*Dataset entries:*
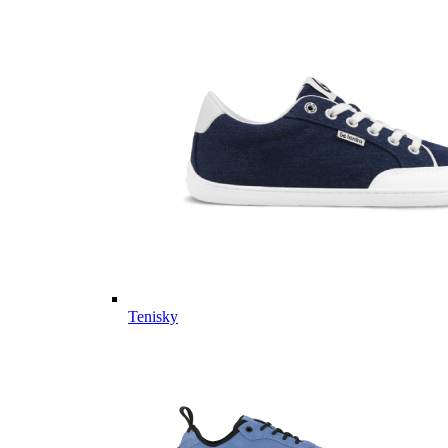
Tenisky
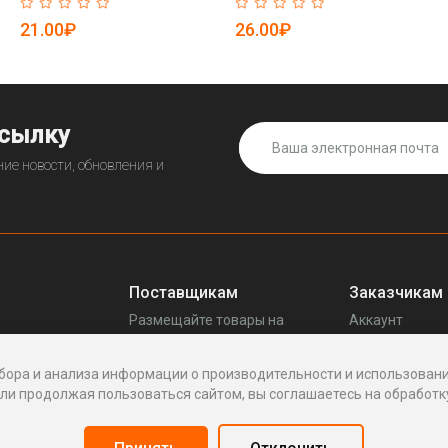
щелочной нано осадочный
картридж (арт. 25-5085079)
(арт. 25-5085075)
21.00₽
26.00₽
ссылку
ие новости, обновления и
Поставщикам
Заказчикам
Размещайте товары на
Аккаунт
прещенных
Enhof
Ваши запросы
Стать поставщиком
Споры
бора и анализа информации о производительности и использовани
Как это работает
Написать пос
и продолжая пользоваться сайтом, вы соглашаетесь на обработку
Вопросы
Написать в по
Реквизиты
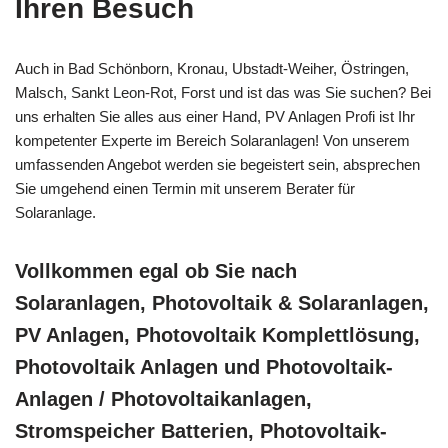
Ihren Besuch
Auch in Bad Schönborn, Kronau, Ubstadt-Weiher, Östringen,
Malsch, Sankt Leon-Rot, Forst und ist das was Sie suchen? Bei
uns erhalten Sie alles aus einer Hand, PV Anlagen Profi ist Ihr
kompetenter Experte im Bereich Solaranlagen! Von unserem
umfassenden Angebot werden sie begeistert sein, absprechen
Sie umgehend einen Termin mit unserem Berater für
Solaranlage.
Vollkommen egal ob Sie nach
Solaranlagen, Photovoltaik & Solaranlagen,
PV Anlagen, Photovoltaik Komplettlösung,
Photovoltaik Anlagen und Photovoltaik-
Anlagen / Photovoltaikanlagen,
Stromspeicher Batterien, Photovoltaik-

==

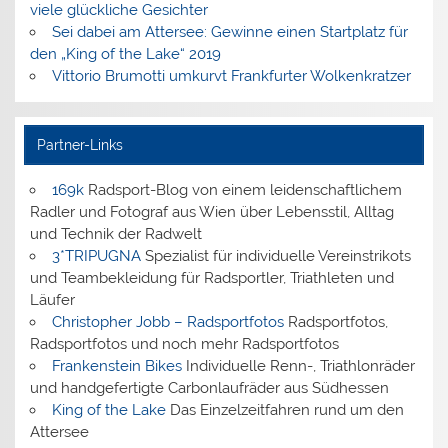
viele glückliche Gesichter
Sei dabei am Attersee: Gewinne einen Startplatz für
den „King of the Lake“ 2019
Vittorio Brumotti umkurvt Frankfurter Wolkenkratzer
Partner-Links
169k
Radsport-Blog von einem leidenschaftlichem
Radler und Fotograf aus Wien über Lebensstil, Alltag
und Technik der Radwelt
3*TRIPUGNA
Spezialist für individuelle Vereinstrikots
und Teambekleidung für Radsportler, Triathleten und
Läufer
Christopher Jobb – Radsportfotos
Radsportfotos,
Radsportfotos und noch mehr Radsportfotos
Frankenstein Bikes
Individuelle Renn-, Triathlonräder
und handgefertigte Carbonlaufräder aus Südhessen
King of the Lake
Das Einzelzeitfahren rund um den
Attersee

*WORK ITEM:* Read through the data above. Report each line that has the word "Radsportfotos".

*SOLUTION TO THIS EXERCISE:*
Christopher Jobb – Radsportfotos
Radsportfotos,
Radsportfotos und noch mehr Radsportfotos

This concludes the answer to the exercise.